Martinus eu toutefois beau y mettre tous les efforts du monde, il ne put retenir le rictus et les larmes qui s'en suivirent après s'être coupé un peu le doigt lors d'un repas du soir. Le léger filet de sang l'impressionna, et une peur sans nom le saisit. Son père observait la scène d'un regard vide. Et c'est avec un tout pareil manque d'émotions qu'il gifla son fils. Tu n'es qu'une erreur. C'est alors qu'il les vit. Tu n'es qu'une erreur.
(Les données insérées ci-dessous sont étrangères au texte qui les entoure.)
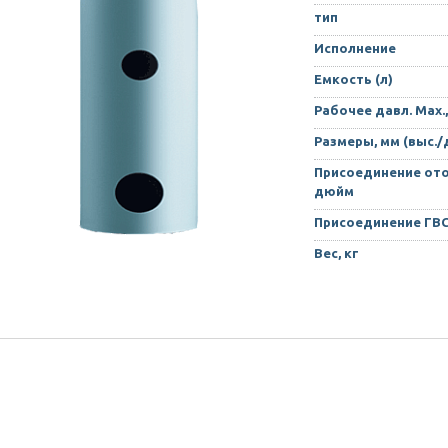
тип
Исполнение
Емкость (л)
Рабочее давл. Max.,
Размеры, мм (выс./
Присоединение ото
дюйм
Присоединение ГВ
Вес, кг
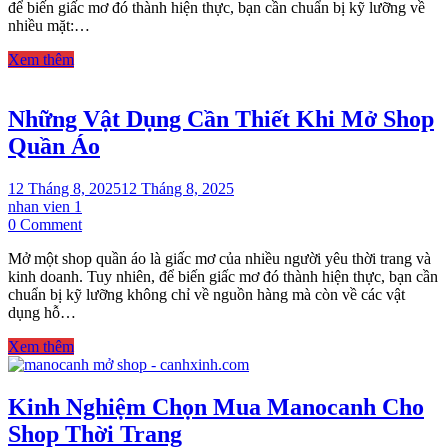
để biến giấc mơ đó thành hiện thực, bạn cần chuẩn bị kỹ lưỡng về
doanh
nhiều mặt:…
thành
công
Xem thêm
ngành
thời
trang
Những Vật Dụng Cần Thiết Khi Mở Shop
Quần Áo
12 Tháng 8, 2025
12 Tháng 8, 2025
nhan vien 1
on
0 Comment
Những
Mở một shop quần áo là giấc mơ của nhiều người yêu thời trang và
Vật
kinh doanh. Tuy nhiên, để biến giấc mơ đó thành hiện thực, bạn cần
Dụng
chuẩn bị kỹ lưỡng không chỉ về nguồn hàng mà còn về các vật
Cần
dụng hỗ…
Thiết
Khi
Xem thêm
Mở
Shop
Quần
Kinh Nghiệm Chọn Mua Manocanh Cho
Áo
Shop Thời Trang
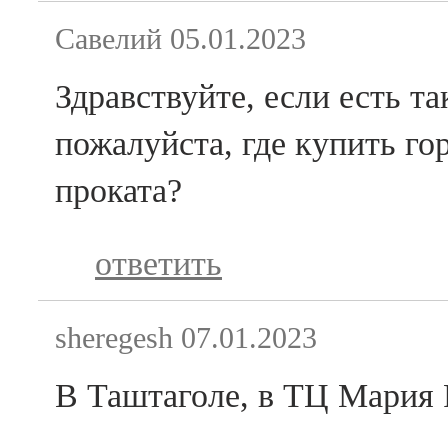
Савелий
05.01.2023
Здравствуйте, если есть т
пожалуйста, где купить г
проката?
ответить
sheregesh
07.01.2023
В Таштаголе, в ТЦ Мария 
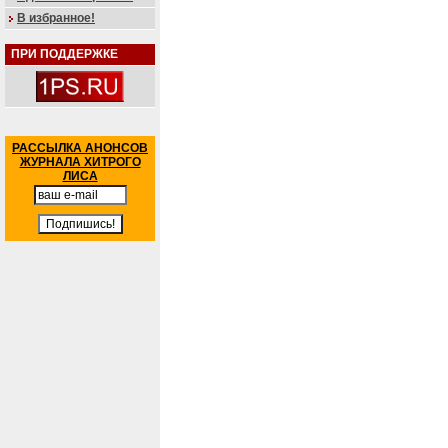
В избранное!
ПРИ ПОДДЕРЖКЕ
РАССЫЛКА АНОНСОВ
ЖУРНАЛА ХИТРОГО
ЛИСА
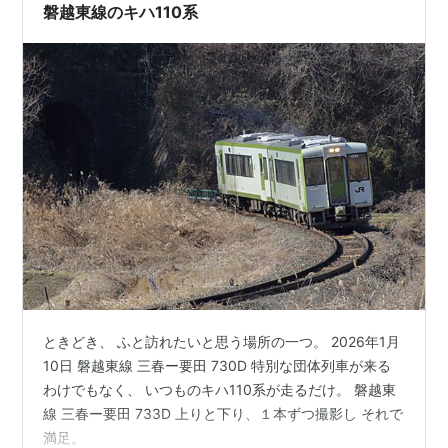
磐越東線のキハ110系
ときどき、 ふと訪れたいと思う場所の一つ。 2026年1月
10日 磐越東線 三春ー要田 730D 特別な団体列車が来る
わけでもなく、 いつものキハ110系が走るだけ。 磐越東
線 三春ー要田 733D 上りと下り、１本ずつ撮影し それで
満足。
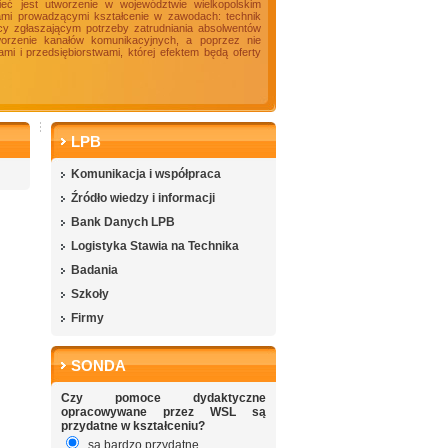
ieć jest utworzenie w województwie wielkopolskim
ami prowadzącymi kształcenie w zawodach: technik
racy zgłaszającym potrzeby zatrudniania absolwentów
tworzenie kanałów komunikacyjnych, a poprzez nie
i i przedsiębiorstwami, której efektem będą oferty
LPB
Komunikacja i współpraca
Źródło wiedzy i informacji
Bank Danych LPB
Logistyka Stawia na Technika
Badania
Szkoły
Firmy
SONDA
Czy pomoce dydaktyczne
opracowywane przez WSL są
przydatne w kształceniu?
są bardzo przydatne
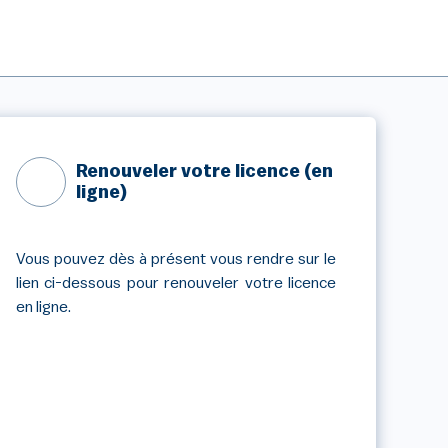
Renouveler votre licence (en
ligne)
Vous pouvez dès à présent vous rendre sur le
lien ci-dessous pour renouveler votre licence
en ligne.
Alors que raisonnait encore la voix de son père dans son esprit, Martinus les vit : des larmes vibraient dans le coin des yeux de sa mère qui tentait de les retenir.

Tu es différent

Plus tard dans la soirée, sa mère vint lui parler. Elle lui expliqua alors qu'il n'était pas seul, qu'elle était comme lui, qu'elle aussi ressentait les choses. Elle aussi traversait les mêmes épreuves que lui. Ce sentiment constant d'impuissance et de rejet, cette impression douloureuse de faire partie d'un monde qui n'était pas le leur et ne voulait pas d'eux. Elle su trouver les mots. Ces paroles que seule une mère peut prononcer pour apporter du réconfort à son enfant. Elle dit même qu'au-delà des apparences, cette particularité pouvait en réalité s'avérer être un véritable cadeau du ciel, bien qu'elle n'ait compris cela que trop tard, il y a environ 5 ans. Martinus ne comprit pas les dernières paroles de sa mère et ne voyait pas en quoi vivre dans le malheur était un avantage. Mais il était réconforté. Désormais, il n'était plus tout seul.